Se isto tiver sequência no âmbito do programa econômico da coalizão bolso-militar-centrista, restará observar a cena político-judiciária, ainda mais incerta em razão das pressões sociais que afetam os aparatos de justiça desde o Mensalão (2005). Mais especificamente, será preciso verificar se um eventual clima de otimismo econômico extra-Mercado será capaz de neutralizar o previsível aumento do mau humor dos cidadãos com seus representantes e a burocracia pública, em meio ao novo cenário de conforto projetado com o fim da Lava-Jato e a possível reabilitação jurídica de vários de suas "vítimas" de colarinho branco, que podem ensejar, a partir de agora, uma ida aos cofres com ímpeto represado, capaz de abalar a credibilidade que resta da reputação anti-sistêmica do bolsonarismo, além de acumular mais combustível sobre mata ressecada.

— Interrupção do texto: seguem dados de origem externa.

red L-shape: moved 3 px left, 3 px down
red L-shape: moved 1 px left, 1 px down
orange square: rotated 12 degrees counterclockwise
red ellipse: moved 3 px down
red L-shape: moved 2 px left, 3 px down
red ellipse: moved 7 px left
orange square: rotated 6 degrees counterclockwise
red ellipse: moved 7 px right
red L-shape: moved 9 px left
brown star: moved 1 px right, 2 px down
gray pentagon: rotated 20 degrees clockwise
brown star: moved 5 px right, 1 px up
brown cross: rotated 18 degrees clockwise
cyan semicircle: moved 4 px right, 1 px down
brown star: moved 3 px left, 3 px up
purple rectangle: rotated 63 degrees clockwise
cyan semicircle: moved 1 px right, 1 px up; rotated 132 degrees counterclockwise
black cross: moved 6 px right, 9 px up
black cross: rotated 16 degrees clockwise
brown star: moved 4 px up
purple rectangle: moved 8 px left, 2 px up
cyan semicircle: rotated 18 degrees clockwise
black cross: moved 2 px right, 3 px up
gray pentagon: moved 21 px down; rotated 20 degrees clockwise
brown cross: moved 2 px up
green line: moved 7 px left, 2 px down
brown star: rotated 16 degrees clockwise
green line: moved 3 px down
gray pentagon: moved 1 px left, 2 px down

A própria blindagem de Bolsonaro pelas elites, em função, principalmente, do estancamento da sangria e seus supostos efeitos distensionistas sobre a política e a economia, é aposta inflamável no pior cenário. Nada disso deve passar desapercebido pelos estrategistas do bolsonarismo, que mantém na manga a carta do “auto-golpe", que, no caso do bolsonarismo, como se sabe, está longe do inverossímil e brancaleônico "exército do Stédile”, configurando, de fato, perigo tangível.

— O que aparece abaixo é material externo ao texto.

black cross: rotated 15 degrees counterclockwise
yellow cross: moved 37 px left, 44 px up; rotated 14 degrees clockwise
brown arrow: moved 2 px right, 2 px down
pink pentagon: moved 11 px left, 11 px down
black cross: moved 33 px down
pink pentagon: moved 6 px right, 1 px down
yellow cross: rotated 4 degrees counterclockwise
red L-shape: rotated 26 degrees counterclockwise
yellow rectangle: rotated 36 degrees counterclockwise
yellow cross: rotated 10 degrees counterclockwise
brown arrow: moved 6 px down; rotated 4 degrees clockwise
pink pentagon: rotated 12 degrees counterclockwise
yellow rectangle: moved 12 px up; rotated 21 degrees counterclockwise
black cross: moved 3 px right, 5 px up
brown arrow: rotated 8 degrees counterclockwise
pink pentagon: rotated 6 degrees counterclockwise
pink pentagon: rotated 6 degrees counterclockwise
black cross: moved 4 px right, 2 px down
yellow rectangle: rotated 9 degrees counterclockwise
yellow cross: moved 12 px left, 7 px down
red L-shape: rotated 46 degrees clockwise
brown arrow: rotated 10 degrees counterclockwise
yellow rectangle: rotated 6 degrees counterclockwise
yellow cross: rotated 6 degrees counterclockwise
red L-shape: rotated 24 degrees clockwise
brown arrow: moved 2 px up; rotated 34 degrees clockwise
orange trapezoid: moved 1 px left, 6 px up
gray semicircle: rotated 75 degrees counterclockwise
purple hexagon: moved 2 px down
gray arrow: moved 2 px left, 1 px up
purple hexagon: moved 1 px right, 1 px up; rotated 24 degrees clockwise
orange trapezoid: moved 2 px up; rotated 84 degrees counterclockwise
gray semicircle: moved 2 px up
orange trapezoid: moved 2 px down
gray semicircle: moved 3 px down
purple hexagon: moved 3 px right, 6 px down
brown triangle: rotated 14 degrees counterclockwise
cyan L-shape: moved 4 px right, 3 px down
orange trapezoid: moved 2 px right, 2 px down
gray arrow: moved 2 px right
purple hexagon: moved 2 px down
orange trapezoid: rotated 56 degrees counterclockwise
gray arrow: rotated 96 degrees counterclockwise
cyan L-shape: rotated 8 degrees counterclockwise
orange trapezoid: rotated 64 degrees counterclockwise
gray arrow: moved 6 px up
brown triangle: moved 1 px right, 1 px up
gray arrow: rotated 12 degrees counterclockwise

Diante disso e da incrível capacidade interpelatória das narrativas bolsonaristas – cuja diferença essencial em relação às narrativas lulopetistas reside tão somente em sua maior facilidade assimilatória pela massa –, é possível que o ônus deum eventual insucesso da coalizão bolsocentrista, em meio às frustrações econômicas e/ou o pipocar de escândalos de corrupção, possa ser jogado, com grandes chances de êxito, nas costas do STF, do próprio Centrão – da qual Bolsonaro conseguiu se distanciar pela ótica popular, não obstante as rachadinhas – e da esquerda, por conta das manobras de anulação processual que podem favorecer LILS  – sob o beneplácito de Bolsonaro, diga-se de passagem – e, em sequência, outros apenados, como Eduardo Cunha e Sérgio Cabral, entre outros.

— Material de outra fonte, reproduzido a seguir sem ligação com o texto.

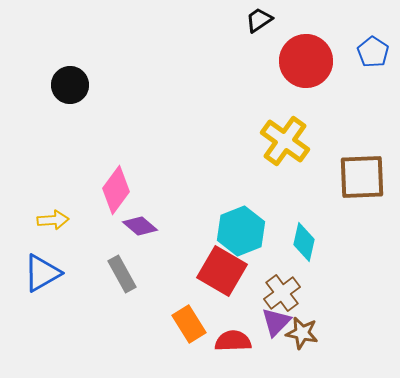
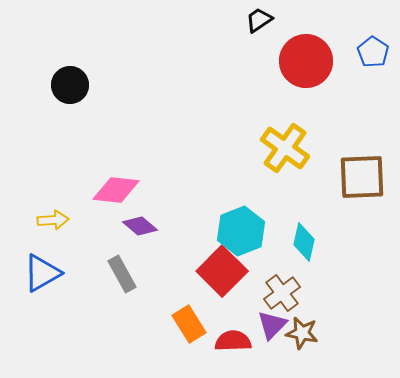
yellow cross: moved 7 px down
pink diamond: rotated 60 degrees clockwise
red square: rotated 15 degrees clockwise
purple triangle: moved 4 px left, 3 px down
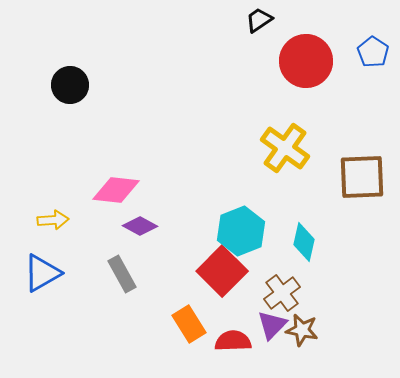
purple diamond: rotated 12 degrees counterclockwise
brown star: moved 3 px up
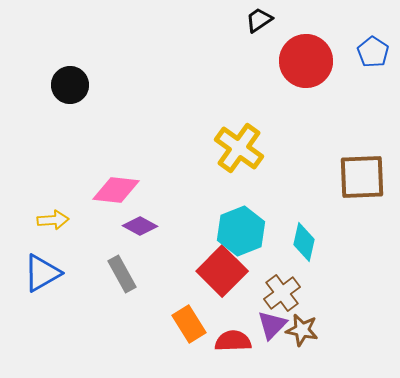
yellow cross: moved 46 px left
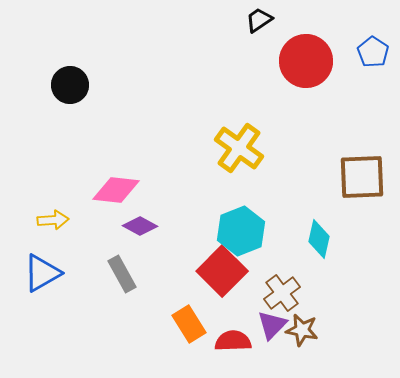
cyan diamond: moved 15 px right, 3 px up
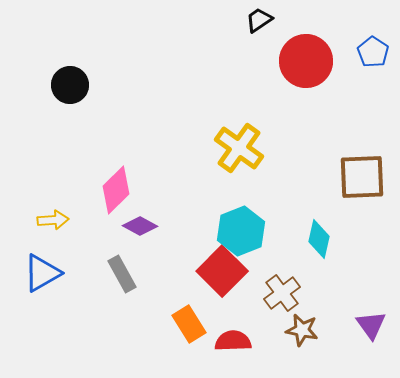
pink diamond: rotated 51 degrees counterclockwise
purple triangle: moved 99 px right; rotated 20 degrees counterclockwise
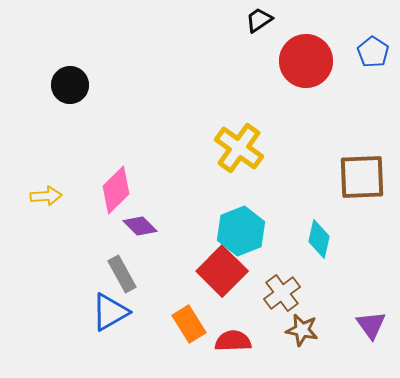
yellow arrow: moved 7 px left, 24 px up
purple diamond: rotated 16 degrees clockwise
blue triangle: moved 68 px right, 39 px down
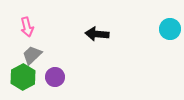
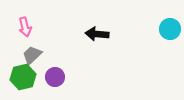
pink arrow: moved 2 px left
green hexagon: rotated 15 degrees clockwise
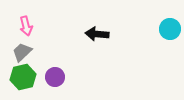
pink arrow: moved 1 px right, 1 px up
gray trapezoid: moved 10 px left, 3 px up
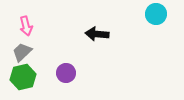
cyan circle: moved 14 px left, 15 px up
purple circle: moved 11 px right, 4 px up
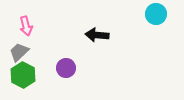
black arrow: moved 1 px down
gray trapezoid: moved 3 px left
purple circle: moved 5 px up
green hexagon: moved 2 px up; rotated 20 degrees counterclockwise
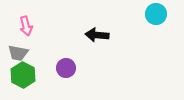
gray trapezoid: moved 1 px left, 1 px down; rotated 125 degrees counterclockwise
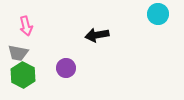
cyan circle: moved 2 px right
black arrow: rotated 15 degrees counterclockwise
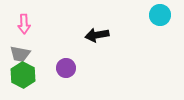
cyan circle: moved 2 px right, 1 px down
pink arrow: moved 2 px left, 2 px up; rotated 12 degrees clockwise
gray trapezoid: moved 2 px right, 1 px down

Tudo isto estará sobre a mesa na campanha eleitoral de 2022, que se inicia agora, fora do controle do TSE, não devendo haver dúvidas sobre a disposição, inclusive já insinuada, de Bolsonaro entrar neste jogo com a intenção de “fazer o diabo para se reeleger” (DR), o que, na prática, projeta sua intenção de aceitar apenas o resultado que lhe beneficie. Isto, naturalmente, não dependerá apenas de sua vontade, mas também exigirá conjuntura favorável, como uma crise que conjugasse colapso social com desespero econômico e desmoralização das instituições republicanas, abrindo caminho para greves de caminhoneiros, alguma inquietação nos quartéis e apelos para a restauração da ordem, cenário em parte visto no pré-1964.

Um conflito desta envergadura não só é possível, como pode acontecer antes da suposta “fraude eleitoral”, em meio ao desarranjo de seu "novo" governo. Outra variável importante a considerar, é como a radicalização política e a frustração das massas com as instituições vai se manifestar, inclusive nos meios militares, já que desde 1930, como nos ensinou José Murilo de Carvalho[i], as FFAA se movimentam na cena política com vistas a conter as ameaças de ruptura vindas de baixo – como a de Prestes, em 1930/1935, e a de Jango/Brizola, em 1964. No contexto atual, todavia, a ameaça potencial vem do baixo-clero bolsonarista, o que tornaria o desenlace ainda mais complexo e incerto.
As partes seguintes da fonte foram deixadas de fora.